La Suisse, un refuge face à la censure
Photo: CC (by-sa) Jean-François Gornet
«La censure est inhérente à la naissance de l’imprimerie. Même si elle s’appliquait déjà aux écrits manuscrits, elle touche essentiellement les imprimés et les images», explique Guillaume Poisson, collaborateur scientifique à l’Institut Benjamin Constant de l’Université de Lausanne. «Au début, l’imprimerie a suivi deux branches: théologique et politique. La censure devient tout de suite liée à ces deux thématiques. A la fois, les gouvernants laïcs et ecclésiastiques veulent contrôler les imprimés pour ne pas attaquer leur propre régime et l’Eglise du lieu est là pour évaluer les bonnes mœurs et la bonne doctrine des publications», ajoute l’historien.
Du côté du religieux, il y a différentes formes de censure. «Celle de l’Eglise catholique, de la papauté, un pouvoir lointain qui légifère sur toute la chrétienté. Au niveau local, en France au XVIe siècle, la faculté de théologie de la Sorbonne avec ses théologiens veille sur la bonne doctrine des imprimés. En Suisse, la situation est différente. Dans la république de Berne dont dépend le pays de Vaud, les Censeurs de la République et le Collège des pasteurs surveillent les publications et les valident au préalable chez l’imprimeur. Ce même fonctionnement s’applique à Zurich, à Genève et à Bâle. Le rapport à la censure, dans les cantons protestants, est très contrasté pendant l'époque moderne. Très fermes dans les premières décennies du XVIe, les censeurs – les pasteurs majoritairement des intellectuels progressistes – sont plus souples dès la seconde moitié du XVIIIe siècle.»

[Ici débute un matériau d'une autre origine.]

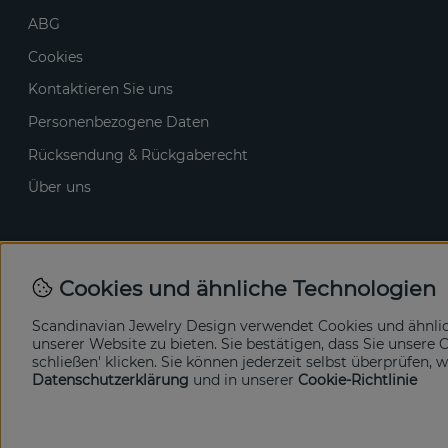
ABG
Cookies
Kontaktieren Sie uns
Personenbezogene Daten
Rücksendung & Rückgaberecht
Über uns
Cookies und ähnliche Technologien
Scandinavian Jewelry Design verwendet Cookies und ähnli
unserer Website zu bieten. Sie bestätigen, dass Sie unser
schließen' klicken. Sie können jederzeit selbst überprüfen,
Datenschutzerklärung
und in unserer
Cookie-Richtlinie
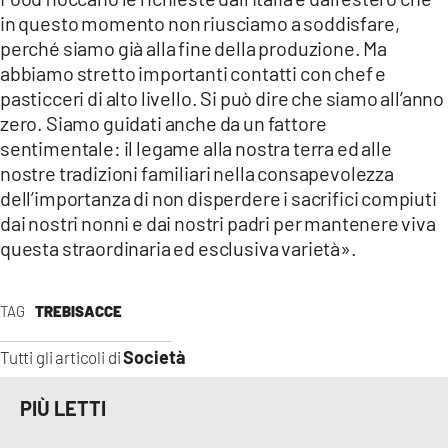
in questo momento non riusciamo a soddisfare,
perché siamo già alla fine della produzione. Ma
abbiamo stretto importanti contatti con chef e
pasticceri di alto livello. Si può dire che siamo all’anno
zero. Siamo guidati anche da un fattore
sentimentale: il legame alla nostra terra ed alle
nostre tradizioni familiari nella consapevolezza
dell’importanza di non disperdere i sacrifici compiuti
dai nostri nonni e dai nostri padri per mantenere viva
questa straordinaria ed esclusiva varietà».
TAG
TREBISACCE
Società
Tutti gli articoli di
PIÙ LETTI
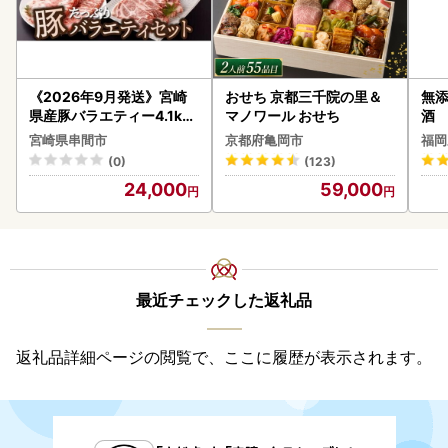
《2026年9月発送》宮崎
おせち 京都三千院の里＆
無添
県産豚バラエティー4.1kg
マノワール おせち
酒
セット_K033-057-2609
宮崎県串間市
京都府亀岡市
福岡
(0)
(123)
24,000
59,000
最近チェックした返礼品
返礼品詳細ページの閲覧で、ここに履歴が表示されます。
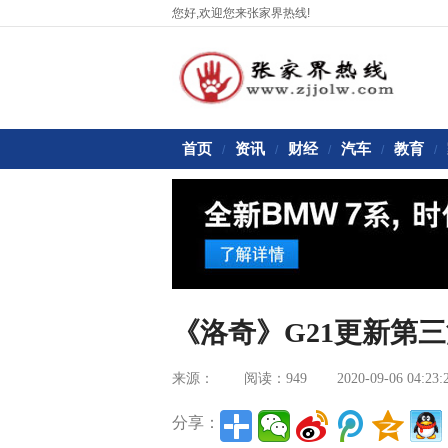
您好,欢迎您来张家界热线!
首页
资讯
财经
汽车
教育
/
/
/
/
/
《洛奇》G21更新第
来源：
阅读：949
2020-09-06 04:23:
分享：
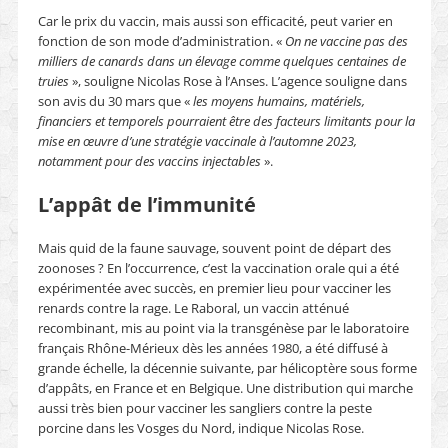
Car le prix du vaccin, mais aussi son efficacité, peut varier en
fonction de son mode d’administration. «
On ne vaccine pas des
milliers de canards dans un élevage comme quelques centaines de
truies
», souligne Nicolas Rose à l’Anses. L’agence souligne dans
son avis du 30 mars que «
les moyens humains, matériels,
financiers et temporels pourraient être des facteurs limitants pour la
mise en œuvre d’une stratégie vaccinale à l’automne 2023,
notamment pour des vaccins injectables
».
L’appât de l’immunité
Mais quid de la faune sauvage, souvent point de départ des
zoonoses ? En l’occurrence, c’est la vaccination orale qui a été
expérimentée avec succès, en premier lieu pour vacciner les
renards contre la rage. Le Raboral, un vaccin atténué
recombinant, mis au point via la transgénèse par le laboratoire
français Rhône-Mérieux dès les années 1980, a été diffusé à
grande échelle, la décennie suivante, par hélicoptère sous forme
d’appâts, en France et en Belgique. Une distribution qui marche
aussi très bien pour vacciner les sangliers contre la peste
porcine dans les Vosges du Nord, indique Nicolas Rose.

Contourner la censureToutefois, si un grand nombre d’ouvrages sont proscrits dans certains endroits, ils continuent d’être imprimés, et cela grâce à deux moyens. «De tout temps, il y a eu les fausses adresses, c’est-à-dire qu’on poursuit l’impression du livre dans le pays où il a été interdit en mettant une fausse adresse. Par exemple, on imprime le texte à Paris, mais les éditeurs mettent Londres comme lieu de publication pour masquer l’atelier où il a été produit. L’autre moyen de contourner la censure consiste à imprimer l’ouvrage sur une terre non hostile à ce texte. Notamment dans des villes comme Bâle ou Neuchâtel qui sont proches des frontières», souligne le spécialiste.
«De plus, il faut se rappeler qu’entre le XVe et le XVIIIe siècle, les ouvrages étaient vendus sous forme de pages». A cette époque, les livres s’achetaient donc par feuillets non coupés et non reliés. Et le client choisissait une reliure en fonction de ses moyens. «Ainsi, on peut tricher, en cachant et intercalant d’autres feuilles dans le lot. Il y a évidemment des descentes dans les imprimeries, mais en théorie c’est surtout la censure préalable qui est appliquée», ajoute Guillaume Poisson.
Stimulation entre protestants et catholiquesEt alors que la plupart des pays européens évoluent avec une religion largement dominante, donc avec une censure écrasante, la Suisse bénéficie de l’orientation religieuse de chaque canton. «Il y a eu, chose très rare, une mutuelle motivation entre protestants et catholiques. La compétition entre les deux confessions a engendré une réelle stimulation. Alors que les protestants ont beaucoup influencé l’apprentissage de la lecture notamment chez les jeunes, les cantons catholiques ont très vite récupéré leur retard en créant d’excellentes écoles», explique l’historien. D’ailleurs, comme le souligne le Dictionnaire historique de la Suisse, à partir du XVIIe siècle, les gouvernements protestants et catholiques s’aident mutuellement à combattre les écrits diffamatoires.